Вспыхнувшее на берегах Невы непотухающее пламя уже охватило половину Украины, и обжигающие его языки устремились к Днепру. И там, за Днепром, в самом Киеве, тлел огонь под ногами атаманов, готовый мощным факелом рвануться навстречу тому очистительному шторму.

Одно событие следовало за другим. Одна новость нагоняла другую. Тревожно стало и на Никольской слободке.

Рано утром, лишь рассвело, явился в цех хозяин. Шел он, опираясь на свою камышовую трость. Значит — на душе было невесело. Обычно пан Неплотный только и знал играть палкой. И не разглаживал он коротенькими пальцами свой бант из желто-голубых лент. На его в мелкую клетку пиджаке фасона «Макс Линдер» того банта уже не было. Усы, все лето свисавшие до подбородка, расчесаны по-старому, вразлет.

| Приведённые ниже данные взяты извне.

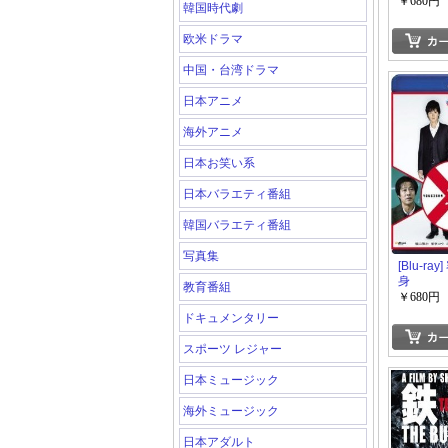
￥680円
韓国時代劇
欧米ドラマ
中国・台湾ドラマ
日本アニメ
海外アニメ
日本お笑い系
日本バラエティ番組
韓国バラエティ番組
写真集
[Blu-r
身
教育番組
￥680円
ドキュメンタリー
スポーツ レジャー
日本ミュージック
海外ミュージック
日本アダルト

Подобрав на полу цеха несколько пеньковых завязок, напомнил пекарям, что он любит чистоту, что он не только Неплотный, но и чистоплотный. Придется вечерком прислать сюда племянницу Аду помыть полы как следует, с кандибобером, по-бабьи. Решив пошутить, он погрозил древнему деду пальцем, чтобы тот, мол, не вздумал щекотать девку.

Не зная еще, как поведет себя подмастерье, хозяин положил на разделочный стол принесенный с собой бумажный кулек.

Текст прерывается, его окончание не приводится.